* _What you have to do_: Starting at the line containing "見積書について詳細はこちら" and ending at the line containing "Przygotuj sałatkę, która zaskoczy nawet na", print every line of the material below exactly, both ends included, and stop there.

=== Section Start ===

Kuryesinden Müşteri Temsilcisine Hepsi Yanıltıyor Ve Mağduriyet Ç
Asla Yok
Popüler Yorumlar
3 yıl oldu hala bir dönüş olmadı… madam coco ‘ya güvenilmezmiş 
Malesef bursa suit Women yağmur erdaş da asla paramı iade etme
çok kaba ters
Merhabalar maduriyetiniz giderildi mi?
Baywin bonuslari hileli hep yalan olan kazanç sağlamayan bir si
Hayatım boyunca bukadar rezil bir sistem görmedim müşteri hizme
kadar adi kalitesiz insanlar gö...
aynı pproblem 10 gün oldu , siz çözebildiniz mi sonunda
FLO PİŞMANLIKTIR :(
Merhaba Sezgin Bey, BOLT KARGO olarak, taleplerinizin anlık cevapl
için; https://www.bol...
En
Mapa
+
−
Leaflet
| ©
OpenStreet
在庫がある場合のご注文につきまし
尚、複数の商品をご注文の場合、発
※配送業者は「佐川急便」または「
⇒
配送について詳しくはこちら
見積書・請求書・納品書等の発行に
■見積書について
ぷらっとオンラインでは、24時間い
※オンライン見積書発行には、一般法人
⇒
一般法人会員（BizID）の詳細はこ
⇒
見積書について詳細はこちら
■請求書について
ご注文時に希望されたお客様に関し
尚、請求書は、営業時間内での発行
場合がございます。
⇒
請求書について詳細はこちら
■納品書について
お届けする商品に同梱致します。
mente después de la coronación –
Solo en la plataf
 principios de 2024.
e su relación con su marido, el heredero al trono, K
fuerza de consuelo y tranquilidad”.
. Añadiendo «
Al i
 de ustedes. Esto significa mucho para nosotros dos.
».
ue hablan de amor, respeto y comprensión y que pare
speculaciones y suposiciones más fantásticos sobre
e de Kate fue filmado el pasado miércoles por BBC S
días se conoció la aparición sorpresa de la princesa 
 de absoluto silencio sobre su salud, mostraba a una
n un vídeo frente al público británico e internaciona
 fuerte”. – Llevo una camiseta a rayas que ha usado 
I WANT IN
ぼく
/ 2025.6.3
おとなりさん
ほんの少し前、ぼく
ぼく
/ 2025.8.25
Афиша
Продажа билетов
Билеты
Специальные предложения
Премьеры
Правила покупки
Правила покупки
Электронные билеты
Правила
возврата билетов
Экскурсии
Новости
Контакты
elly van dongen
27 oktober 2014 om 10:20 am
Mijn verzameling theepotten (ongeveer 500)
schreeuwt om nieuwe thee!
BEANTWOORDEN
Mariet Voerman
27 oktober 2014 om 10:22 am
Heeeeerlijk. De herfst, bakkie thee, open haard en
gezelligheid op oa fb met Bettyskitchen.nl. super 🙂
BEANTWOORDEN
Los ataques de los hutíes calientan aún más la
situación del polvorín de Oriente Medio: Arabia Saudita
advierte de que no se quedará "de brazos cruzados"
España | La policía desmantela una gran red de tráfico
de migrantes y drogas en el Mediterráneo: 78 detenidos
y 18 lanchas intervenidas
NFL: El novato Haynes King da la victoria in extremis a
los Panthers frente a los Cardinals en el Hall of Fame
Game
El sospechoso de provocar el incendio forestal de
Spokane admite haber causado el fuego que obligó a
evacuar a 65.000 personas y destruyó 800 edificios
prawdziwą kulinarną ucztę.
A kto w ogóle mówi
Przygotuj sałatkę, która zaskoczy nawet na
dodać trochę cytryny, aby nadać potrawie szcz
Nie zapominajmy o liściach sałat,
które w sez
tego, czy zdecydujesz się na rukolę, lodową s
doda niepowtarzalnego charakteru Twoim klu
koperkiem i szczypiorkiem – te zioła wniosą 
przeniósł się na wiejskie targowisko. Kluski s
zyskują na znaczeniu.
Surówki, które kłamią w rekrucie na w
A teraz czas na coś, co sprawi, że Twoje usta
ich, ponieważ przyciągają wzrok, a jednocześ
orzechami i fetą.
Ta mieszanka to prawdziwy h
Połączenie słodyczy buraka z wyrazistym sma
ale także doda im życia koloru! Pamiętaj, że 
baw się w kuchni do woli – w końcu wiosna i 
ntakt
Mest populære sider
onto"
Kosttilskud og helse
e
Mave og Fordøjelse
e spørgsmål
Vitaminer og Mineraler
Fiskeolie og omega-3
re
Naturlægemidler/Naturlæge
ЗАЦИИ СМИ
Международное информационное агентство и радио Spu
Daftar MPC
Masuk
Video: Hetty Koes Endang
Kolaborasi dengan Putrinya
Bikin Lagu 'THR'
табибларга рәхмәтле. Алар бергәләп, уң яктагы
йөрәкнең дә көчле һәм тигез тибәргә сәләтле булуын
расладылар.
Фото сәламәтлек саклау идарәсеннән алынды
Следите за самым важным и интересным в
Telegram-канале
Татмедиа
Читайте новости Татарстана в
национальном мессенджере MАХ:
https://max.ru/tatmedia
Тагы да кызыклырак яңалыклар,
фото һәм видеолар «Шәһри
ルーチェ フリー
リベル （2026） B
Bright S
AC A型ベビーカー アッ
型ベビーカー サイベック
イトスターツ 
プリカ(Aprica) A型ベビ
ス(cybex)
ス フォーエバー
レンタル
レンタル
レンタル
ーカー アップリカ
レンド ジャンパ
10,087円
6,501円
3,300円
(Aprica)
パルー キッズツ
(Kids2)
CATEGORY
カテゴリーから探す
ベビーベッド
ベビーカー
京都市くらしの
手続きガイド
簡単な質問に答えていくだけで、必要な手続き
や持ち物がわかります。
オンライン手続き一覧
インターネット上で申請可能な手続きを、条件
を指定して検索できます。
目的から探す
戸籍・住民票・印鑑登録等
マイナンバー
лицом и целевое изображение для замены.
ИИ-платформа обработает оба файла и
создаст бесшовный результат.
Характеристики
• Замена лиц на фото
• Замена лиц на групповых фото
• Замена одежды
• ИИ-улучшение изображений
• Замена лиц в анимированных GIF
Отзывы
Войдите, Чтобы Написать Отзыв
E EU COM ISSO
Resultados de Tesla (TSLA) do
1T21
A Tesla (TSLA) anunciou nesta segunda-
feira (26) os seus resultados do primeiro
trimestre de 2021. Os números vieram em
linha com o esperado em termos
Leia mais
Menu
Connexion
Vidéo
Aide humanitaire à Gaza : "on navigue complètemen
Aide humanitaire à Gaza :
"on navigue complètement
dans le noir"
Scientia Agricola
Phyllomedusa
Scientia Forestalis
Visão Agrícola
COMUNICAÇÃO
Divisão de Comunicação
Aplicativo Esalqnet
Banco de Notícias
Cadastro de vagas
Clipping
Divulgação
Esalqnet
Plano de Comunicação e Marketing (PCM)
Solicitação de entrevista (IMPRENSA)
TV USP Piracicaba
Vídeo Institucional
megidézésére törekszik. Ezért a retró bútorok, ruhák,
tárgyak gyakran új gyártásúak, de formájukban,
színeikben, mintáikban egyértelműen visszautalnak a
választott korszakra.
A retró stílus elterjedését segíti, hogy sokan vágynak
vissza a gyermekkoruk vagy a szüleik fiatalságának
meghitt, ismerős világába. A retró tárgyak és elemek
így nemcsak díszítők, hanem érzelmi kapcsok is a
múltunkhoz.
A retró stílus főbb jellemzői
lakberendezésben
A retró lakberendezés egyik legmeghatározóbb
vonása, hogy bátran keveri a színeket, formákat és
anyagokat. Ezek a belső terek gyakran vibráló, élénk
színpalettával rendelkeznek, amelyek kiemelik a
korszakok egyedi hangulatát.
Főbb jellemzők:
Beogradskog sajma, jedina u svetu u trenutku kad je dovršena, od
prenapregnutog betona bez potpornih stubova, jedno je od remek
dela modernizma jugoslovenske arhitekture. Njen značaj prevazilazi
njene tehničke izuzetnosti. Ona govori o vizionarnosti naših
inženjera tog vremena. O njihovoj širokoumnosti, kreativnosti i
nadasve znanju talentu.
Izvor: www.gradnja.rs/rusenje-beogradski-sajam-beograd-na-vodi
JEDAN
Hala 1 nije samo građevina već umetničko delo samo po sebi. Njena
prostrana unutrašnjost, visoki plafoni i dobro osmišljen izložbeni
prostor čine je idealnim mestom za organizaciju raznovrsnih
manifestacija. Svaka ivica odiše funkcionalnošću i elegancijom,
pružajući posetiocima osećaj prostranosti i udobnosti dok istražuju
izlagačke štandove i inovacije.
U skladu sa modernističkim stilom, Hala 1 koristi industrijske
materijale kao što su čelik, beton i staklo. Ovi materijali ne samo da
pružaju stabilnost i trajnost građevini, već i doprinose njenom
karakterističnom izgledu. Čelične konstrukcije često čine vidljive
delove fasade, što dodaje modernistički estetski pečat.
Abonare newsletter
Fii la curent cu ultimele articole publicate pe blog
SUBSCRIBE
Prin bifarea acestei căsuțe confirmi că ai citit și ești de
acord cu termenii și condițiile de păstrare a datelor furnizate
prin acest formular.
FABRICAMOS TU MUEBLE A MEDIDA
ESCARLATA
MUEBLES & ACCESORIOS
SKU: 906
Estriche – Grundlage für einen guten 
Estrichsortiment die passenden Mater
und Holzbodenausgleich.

=== Section End ===

* _Solved exercise_:
見積書について詳細はこちら
■請求書について
ご注文時に希望されたお客様に関し
尚、請求書は、営業時間内での発行
場合がございます。
⇒
請求書について詳細はこちら
■納品書について
お届けする商品に同梱致します。
mente después de la coronación –
Solo en la plataf
 principios de 2024.
e su relación con su marido, el heredero al trono, K
fuerza de consuelo y tranquilidad”.
. Añadiendo «
Al i
 de ustedes. Esto significa mucho para nosotros dos.
».
ue hablan de amor, respeto y comprensión y que pare
speculaciones y suposiciones más fantásticos sobre
e de Kate fue filmado el pasado miércoles por BBC S
días se conoció la aparición sorpresa de la princesa 
 de absoluto silencio sobre su salud, mostraba a una
n un vídeo frente al público británico e internaciona
 fuerte”. – Llevo una camiseta a rayas que ha usado 
I WANT IN
ぼく
/ 2025.6.3
おとなりさん
ほんの少し前、ぼく
ぼく
/ 2025.8.25
Афиша
Продажа билетов
Билеты
Специальные предложения
Премьеры
Правила покупки
Правила покупки
Электронные билеты
Правила
возврата билетов
Экскурсии
Новости
Контакты
elly van dongen
27 oktober 2014 om 10:20 am
Mijn verzameling theepotten (ongeveer 500)
schreeuwt om nieuwe thee!
BEANTWOORDEN
Mariet Voerman
27 oktober 2014 om 10:22 am
Heeeeerlijk. De herfst, bakkie thee, open haard en
gezelligheid op oa fb met Bettyskitchen.nl. super 🙂
BEANTWOORDEN
Los ataques de los hutíes calientan aún más la
situación del polvorín de Oriente Medio: Arabia Saudita
advierte de que no se quedará "de brazos cruzados"
España | La policía desmantela una gran red de tráfico
de migrantes y drogas en el Mediterráneo: 78 detenidos
y 18 lanchas intervenidas
NFL: El novato Haynes King da la victoria in extremis a
los Panthers frente a los Cardinals en el Hall of Fame
Game
El sospechoso de provocar el incendio forestal de
Spokane admite haber causado el fuego que obligó a
evacuar a 65.000 personas y destruyó 800 edificios
prawdziwą kulinarną ucztę.
A kto w ogóle mówi
Przygotuj sałatkę, która zaskoczy nawet na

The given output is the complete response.